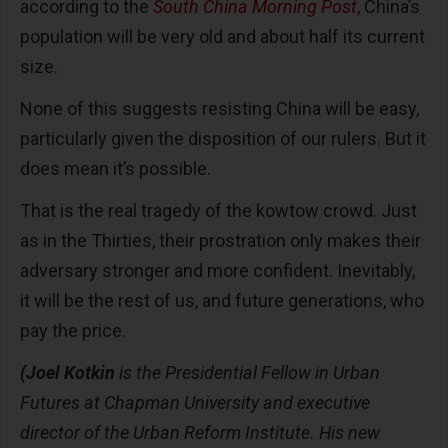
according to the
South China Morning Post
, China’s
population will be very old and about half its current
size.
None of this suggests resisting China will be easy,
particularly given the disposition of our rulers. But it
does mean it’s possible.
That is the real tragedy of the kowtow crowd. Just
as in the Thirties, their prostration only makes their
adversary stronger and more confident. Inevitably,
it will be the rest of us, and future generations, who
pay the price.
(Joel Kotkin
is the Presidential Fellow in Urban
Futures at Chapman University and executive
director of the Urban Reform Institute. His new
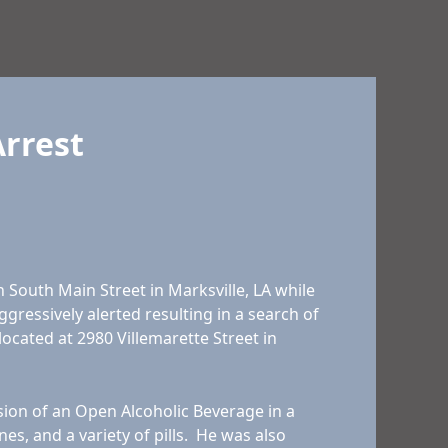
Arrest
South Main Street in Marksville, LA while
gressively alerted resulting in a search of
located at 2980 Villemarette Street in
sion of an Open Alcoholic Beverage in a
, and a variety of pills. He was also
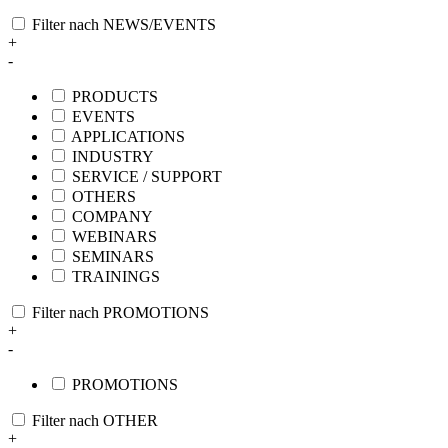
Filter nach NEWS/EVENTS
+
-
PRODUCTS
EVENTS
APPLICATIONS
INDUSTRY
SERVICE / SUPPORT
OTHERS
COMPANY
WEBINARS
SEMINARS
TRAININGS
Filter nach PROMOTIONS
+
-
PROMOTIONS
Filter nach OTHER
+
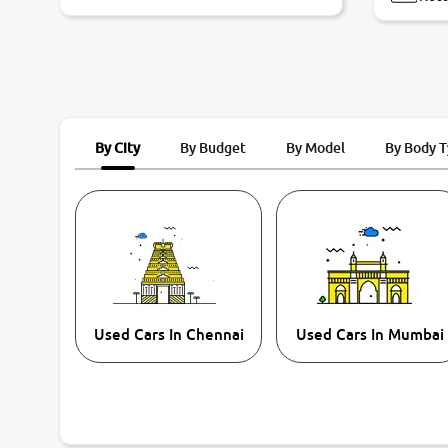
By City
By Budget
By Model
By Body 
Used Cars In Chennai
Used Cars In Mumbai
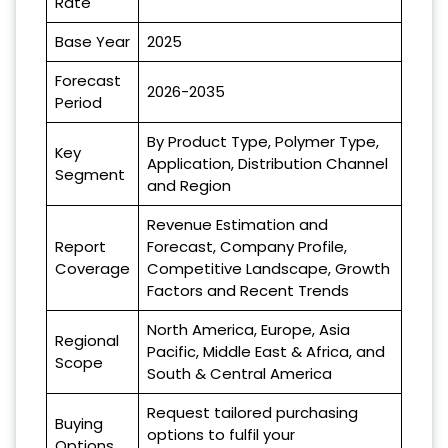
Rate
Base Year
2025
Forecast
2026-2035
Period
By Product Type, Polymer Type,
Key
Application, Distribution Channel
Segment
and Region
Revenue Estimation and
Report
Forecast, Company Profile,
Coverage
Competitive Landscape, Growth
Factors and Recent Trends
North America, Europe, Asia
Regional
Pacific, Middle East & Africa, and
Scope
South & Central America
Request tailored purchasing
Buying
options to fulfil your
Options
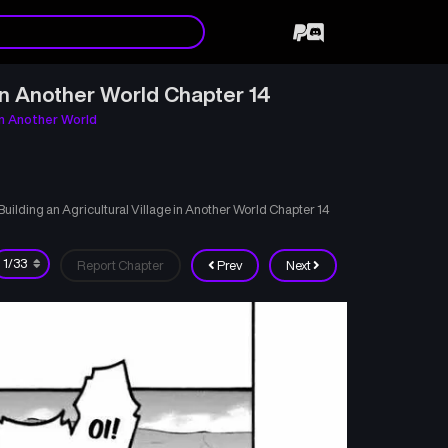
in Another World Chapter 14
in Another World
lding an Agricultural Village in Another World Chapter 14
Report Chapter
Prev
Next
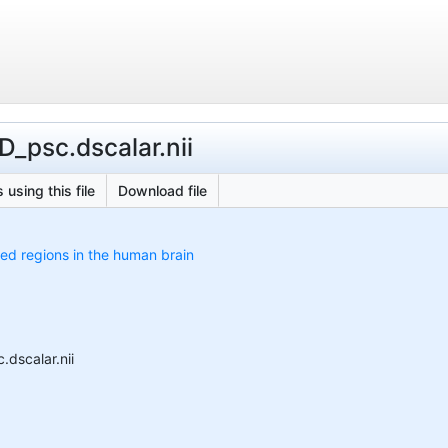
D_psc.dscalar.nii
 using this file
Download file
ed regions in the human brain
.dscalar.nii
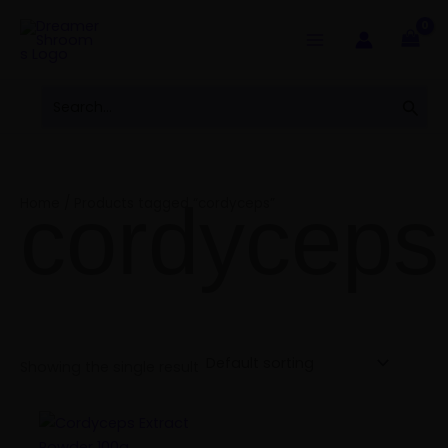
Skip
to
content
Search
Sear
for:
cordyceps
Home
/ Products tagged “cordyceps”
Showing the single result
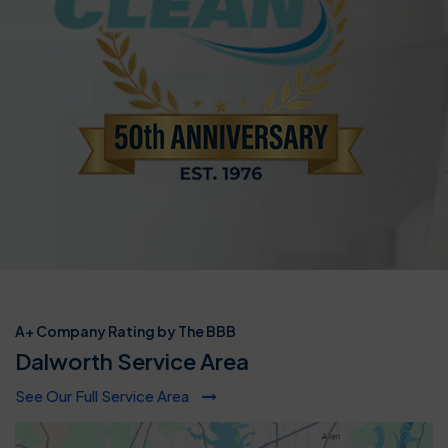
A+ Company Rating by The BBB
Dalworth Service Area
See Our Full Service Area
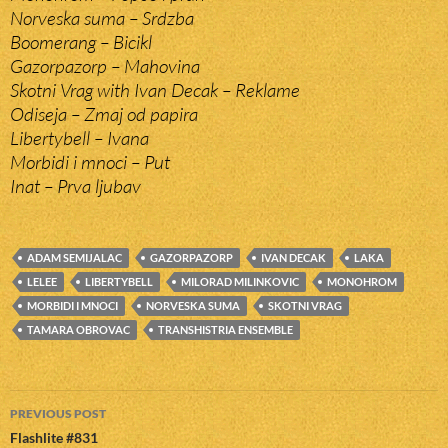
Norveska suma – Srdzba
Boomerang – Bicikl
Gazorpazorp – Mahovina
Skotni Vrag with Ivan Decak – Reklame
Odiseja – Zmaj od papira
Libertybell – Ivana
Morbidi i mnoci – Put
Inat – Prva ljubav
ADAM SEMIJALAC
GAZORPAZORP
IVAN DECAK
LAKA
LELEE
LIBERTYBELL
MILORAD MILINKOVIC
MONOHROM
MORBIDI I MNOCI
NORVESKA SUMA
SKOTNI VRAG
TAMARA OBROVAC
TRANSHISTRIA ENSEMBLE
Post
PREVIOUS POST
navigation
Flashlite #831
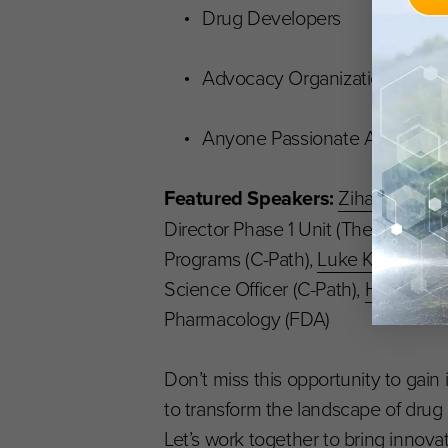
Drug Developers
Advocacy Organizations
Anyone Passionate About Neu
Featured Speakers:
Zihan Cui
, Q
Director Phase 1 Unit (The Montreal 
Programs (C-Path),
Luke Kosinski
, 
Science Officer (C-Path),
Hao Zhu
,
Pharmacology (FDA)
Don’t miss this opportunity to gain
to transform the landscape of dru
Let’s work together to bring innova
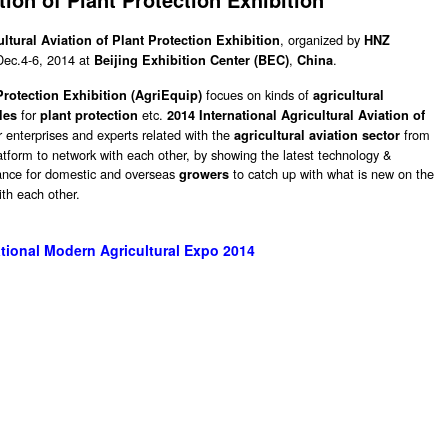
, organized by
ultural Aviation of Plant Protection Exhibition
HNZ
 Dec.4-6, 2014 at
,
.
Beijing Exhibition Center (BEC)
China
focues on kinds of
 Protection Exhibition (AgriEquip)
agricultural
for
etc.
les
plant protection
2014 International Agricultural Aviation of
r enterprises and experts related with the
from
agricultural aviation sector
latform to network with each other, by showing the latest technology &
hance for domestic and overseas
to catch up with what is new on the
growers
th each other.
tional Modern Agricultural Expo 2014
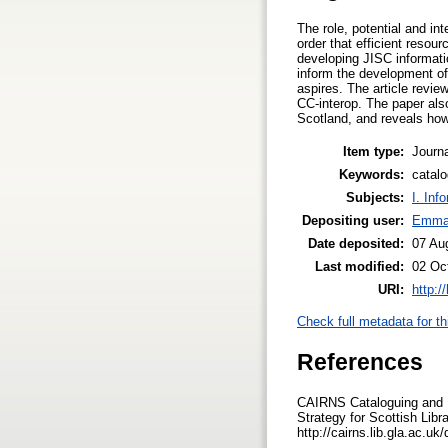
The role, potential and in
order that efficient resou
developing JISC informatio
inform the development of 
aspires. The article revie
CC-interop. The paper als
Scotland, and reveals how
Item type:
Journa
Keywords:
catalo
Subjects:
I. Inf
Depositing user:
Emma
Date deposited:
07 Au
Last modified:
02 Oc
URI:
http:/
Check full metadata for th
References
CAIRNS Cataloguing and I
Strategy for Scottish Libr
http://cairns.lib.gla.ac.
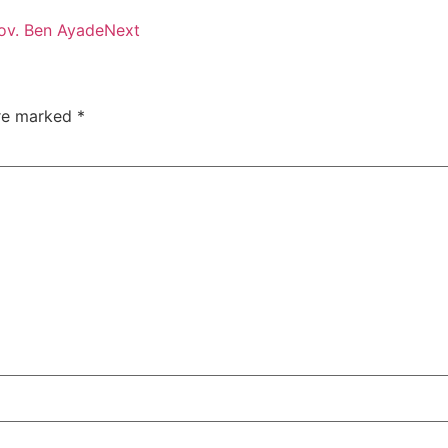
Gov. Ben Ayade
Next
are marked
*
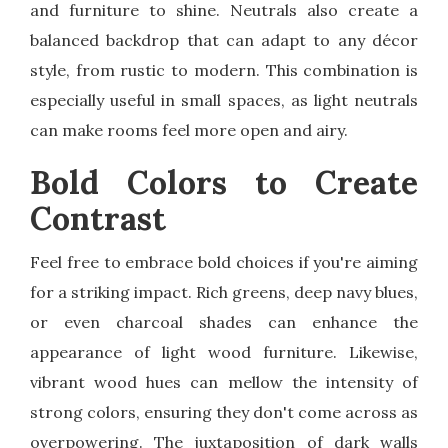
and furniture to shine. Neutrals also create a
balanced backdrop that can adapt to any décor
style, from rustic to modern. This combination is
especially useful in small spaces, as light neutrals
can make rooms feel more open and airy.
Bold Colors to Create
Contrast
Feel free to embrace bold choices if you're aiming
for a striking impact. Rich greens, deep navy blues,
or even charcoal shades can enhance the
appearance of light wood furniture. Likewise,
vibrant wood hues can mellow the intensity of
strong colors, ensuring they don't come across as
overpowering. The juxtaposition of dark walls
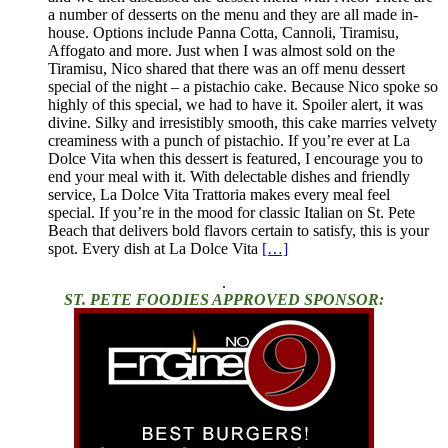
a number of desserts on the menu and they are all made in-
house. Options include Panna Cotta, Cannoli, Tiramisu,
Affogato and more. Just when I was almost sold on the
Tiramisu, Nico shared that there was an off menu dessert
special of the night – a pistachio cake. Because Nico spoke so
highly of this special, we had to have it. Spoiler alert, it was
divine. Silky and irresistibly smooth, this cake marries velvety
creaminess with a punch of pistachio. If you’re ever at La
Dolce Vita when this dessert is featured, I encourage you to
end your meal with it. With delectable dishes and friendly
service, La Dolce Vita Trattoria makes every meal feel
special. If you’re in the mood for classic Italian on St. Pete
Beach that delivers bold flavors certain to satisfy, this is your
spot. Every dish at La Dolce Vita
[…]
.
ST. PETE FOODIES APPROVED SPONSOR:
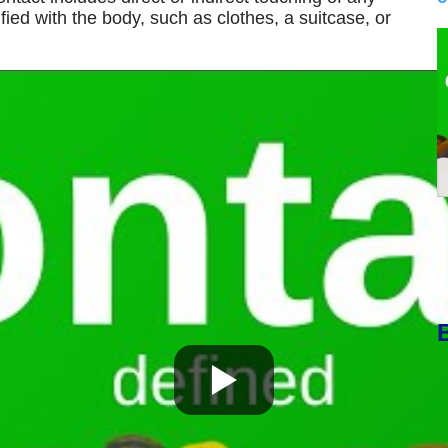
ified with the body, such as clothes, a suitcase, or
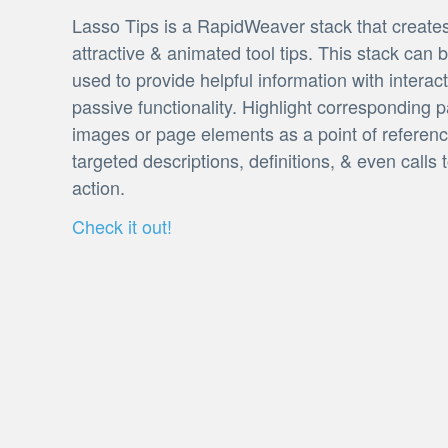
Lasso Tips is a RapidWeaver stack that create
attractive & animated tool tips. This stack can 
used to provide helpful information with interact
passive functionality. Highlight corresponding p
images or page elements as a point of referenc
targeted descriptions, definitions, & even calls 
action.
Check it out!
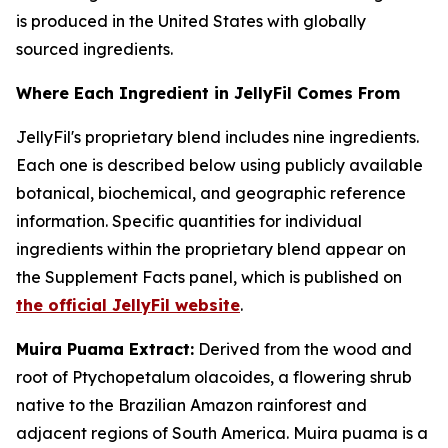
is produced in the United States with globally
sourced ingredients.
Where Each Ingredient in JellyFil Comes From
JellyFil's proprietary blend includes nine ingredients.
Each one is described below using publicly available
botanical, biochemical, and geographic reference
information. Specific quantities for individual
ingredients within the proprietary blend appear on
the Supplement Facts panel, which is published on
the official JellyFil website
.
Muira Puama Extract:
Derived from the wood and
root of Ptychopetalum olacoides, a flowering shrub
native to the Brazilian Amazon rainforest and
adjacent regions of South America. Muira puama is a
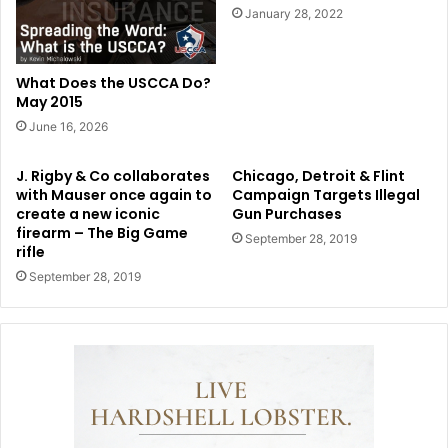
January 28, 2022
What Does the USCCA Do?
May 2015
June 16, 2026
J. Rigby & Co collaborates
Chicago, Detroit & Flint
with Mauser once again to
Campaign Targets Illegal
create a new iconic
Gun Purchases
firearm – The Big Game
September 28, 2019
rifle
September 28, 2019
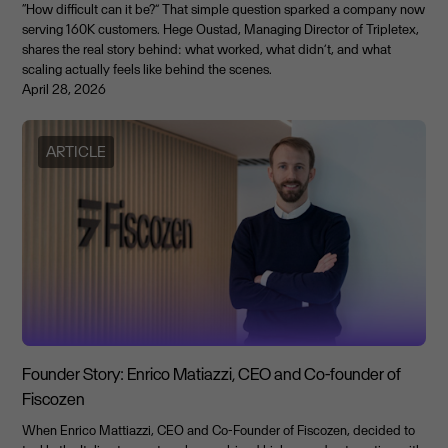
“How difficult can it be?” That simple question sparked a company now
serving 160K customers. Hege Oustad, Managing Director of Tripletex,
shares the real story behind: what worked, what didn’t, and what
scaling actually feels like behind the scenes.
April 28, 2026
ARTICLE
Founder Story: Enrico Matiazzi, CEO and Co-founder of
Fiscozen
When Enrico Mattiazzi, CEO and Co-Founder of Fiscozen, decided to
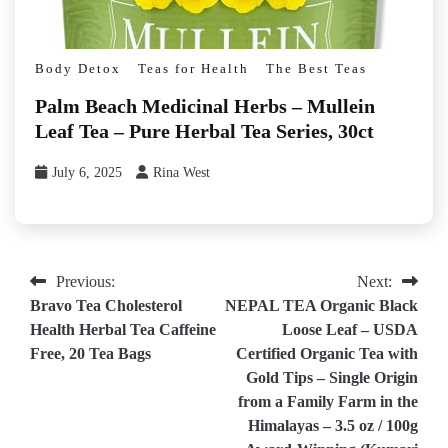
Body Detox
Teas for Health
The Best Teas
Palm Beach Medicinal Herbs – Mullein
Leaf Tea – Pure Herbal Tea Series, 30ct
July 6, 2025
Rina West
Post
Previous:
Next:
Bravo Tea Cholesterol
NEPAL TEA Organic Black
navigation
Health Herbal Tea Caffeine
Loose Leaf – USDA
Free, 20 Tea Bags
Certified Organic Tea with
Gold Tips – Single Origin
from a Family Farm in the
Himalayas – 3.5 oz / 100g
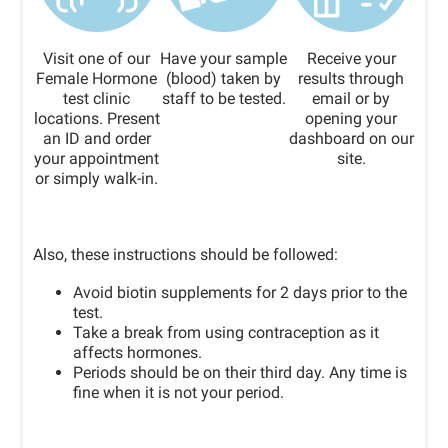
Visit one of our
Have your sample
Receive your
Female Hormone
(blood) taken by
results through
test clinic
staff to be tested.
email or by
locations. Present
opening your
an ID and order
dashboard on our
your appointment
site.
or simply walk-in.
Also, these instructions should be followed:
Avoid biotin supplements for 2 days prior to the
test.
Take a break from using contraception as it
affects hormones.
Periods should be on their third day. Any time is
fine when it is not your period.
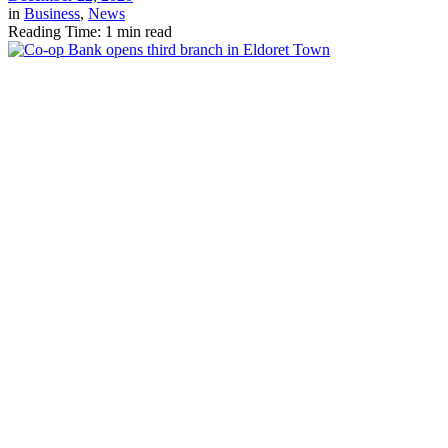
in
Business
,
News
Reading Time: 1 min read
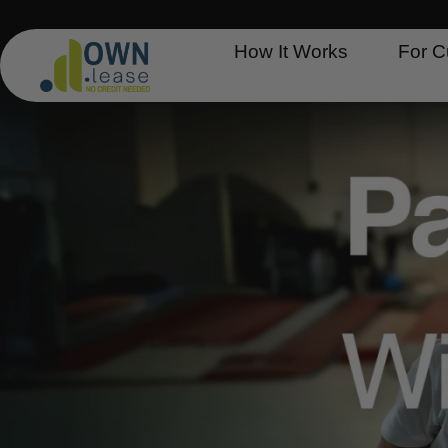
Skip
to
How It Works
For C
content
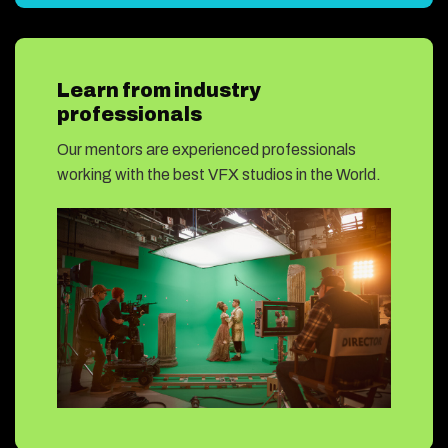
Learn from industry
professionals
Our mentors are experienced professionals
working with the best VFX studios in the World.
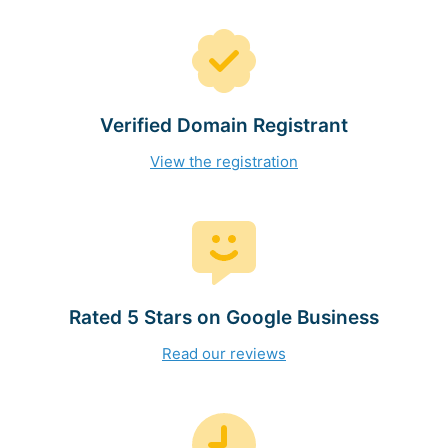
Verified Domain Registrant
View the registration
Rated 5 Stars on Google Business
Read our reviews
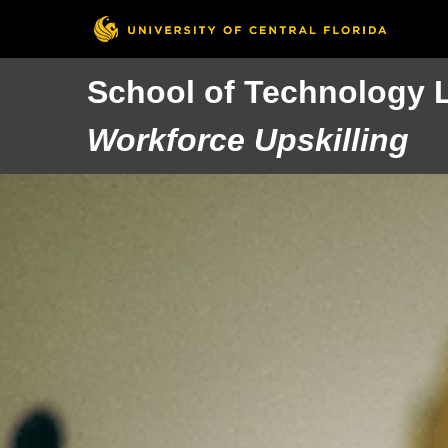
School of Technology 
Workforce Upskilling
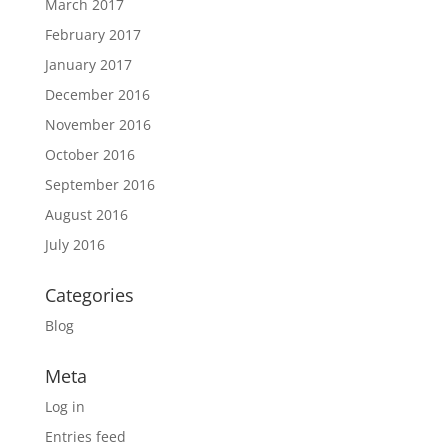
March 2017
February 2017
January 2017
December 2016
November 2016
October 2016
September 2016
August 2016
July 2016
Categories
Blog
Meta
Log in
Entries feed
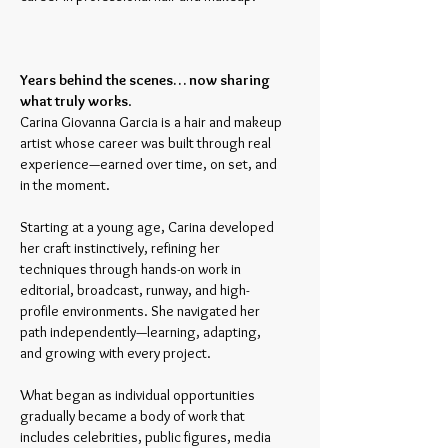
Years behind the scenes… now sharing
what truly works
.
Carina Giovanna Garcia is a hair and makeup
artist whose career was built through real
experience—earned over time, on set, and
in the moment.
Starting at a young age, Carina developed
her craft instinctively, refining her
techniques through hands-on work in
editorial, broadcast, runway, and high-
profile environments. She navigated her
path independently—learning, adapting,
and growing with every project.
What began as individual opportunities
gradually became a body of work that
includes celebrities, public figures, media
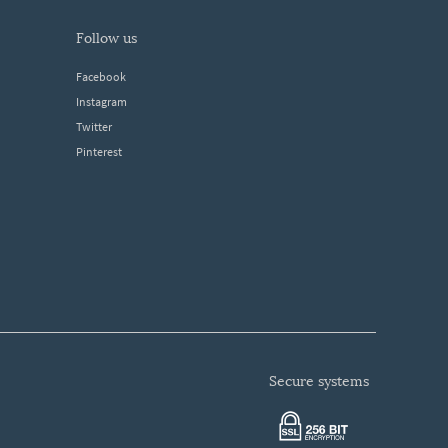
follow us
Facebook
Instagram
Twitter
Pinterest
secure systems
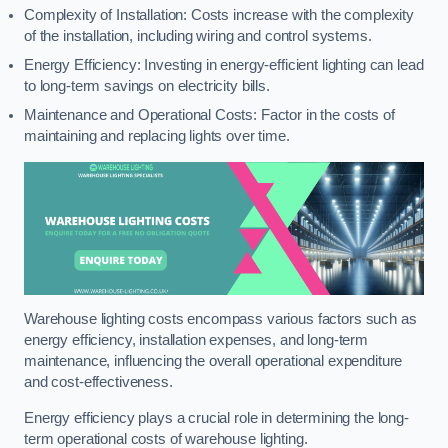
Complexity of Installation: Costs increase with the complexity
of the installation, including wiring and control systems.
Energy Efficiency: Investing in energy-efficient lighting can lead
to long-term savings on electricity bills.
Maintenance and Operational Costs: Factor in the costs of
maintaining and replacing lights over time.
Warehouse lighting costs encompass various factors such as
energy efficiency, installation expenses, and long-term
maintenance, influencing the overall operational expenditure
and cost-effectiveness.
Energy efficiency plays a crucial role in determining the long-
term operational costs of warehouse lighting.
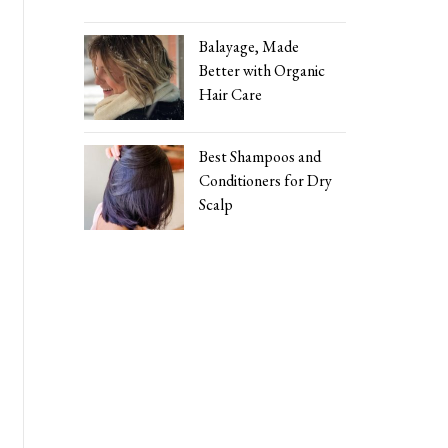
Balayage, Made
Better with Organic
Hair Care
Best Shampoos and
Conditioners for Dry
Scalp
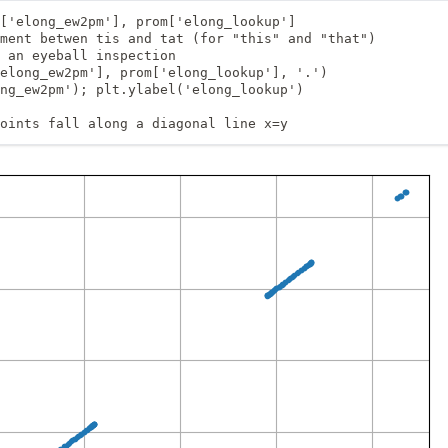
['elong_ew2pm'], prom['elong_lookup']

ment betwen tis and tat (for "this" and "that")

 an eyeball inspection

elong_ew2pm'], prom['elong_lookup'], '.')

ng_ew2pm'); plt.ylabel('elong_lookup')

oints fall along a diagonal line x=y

==*==

=== PROBLEM DESCRIPTION ===
The answer must be the lines above from the one containing "ed regions in the human brain" through the one containing "tional Modern Agricultural Expo 2014", reproduced exactly, with no pictures and nothing else.

=== RESPONSE ===
ed regions in the human brain
.dscalar.nii
Skip
to
content
Search
Sear
for:
cordyceps
Home
/ Products tagged “cordyceps”
Showing the single result
A+ Company Rating by The BBB
Dalworth Service Area
See Our Full Service Area
Norveska suma – Srdzba
Boomerang – Bicikl
Gazorpazorp – Mahovina
Skotni Vrag with Ivan Decak – Reklame
Odiseja – Zmaj od papira
Libertybell – Ivana
Morbidi i mnoci – Put
Inat – Prva ljubav
ADAM SEMIJALAC
GAZORPAZORP
IVAN DECAK
LAKA
LELEE
LIBERTYBELL
MILORAD MILINKOVIC
MONOHROM
MORBIDI I MNOCI
NORVESKA SUMA
SKOTNI VRAG
TAMARA OBROVAC
TRANSHISTRIA ENSEMBLE
Post
PREVIOUS POST
navigation
Flashlite #831
Drug Developers
Advocacy Organizations
Anyone Passionate About Neu
Featured Speakers:
Zihan Cui
, Q
Director Phase 1 Unit (The Montreal 
Programs (C-Path),
Luke Kosinski
, 
Science Officer (C-Path),
Hao Zhu
,
Pharmacology (FDA)
Don’t miss this opportunity to gain
to transform the landscape of dru
Let’s work together to bring innova
, organized by
ultural Aviation of Plant Protection Exhibition
HNZ
 Dec.4-6, 2014 at
,
.
Beijing Exhibition Center (BEC)
China
focues on kinds of
 Protection Exhibition (AgriEquip)
agricultural
for
etc.
les
plant protection
2014 International Agricultural Aviation of
r enterprises and experts related with the
from
agricultural aviation sector
latform to network with each other, by showing the latest technology &
hance for domestic and overseas
to catch up with what is new on the
growers
th each other.
tional Modern Agricultural Expo 2014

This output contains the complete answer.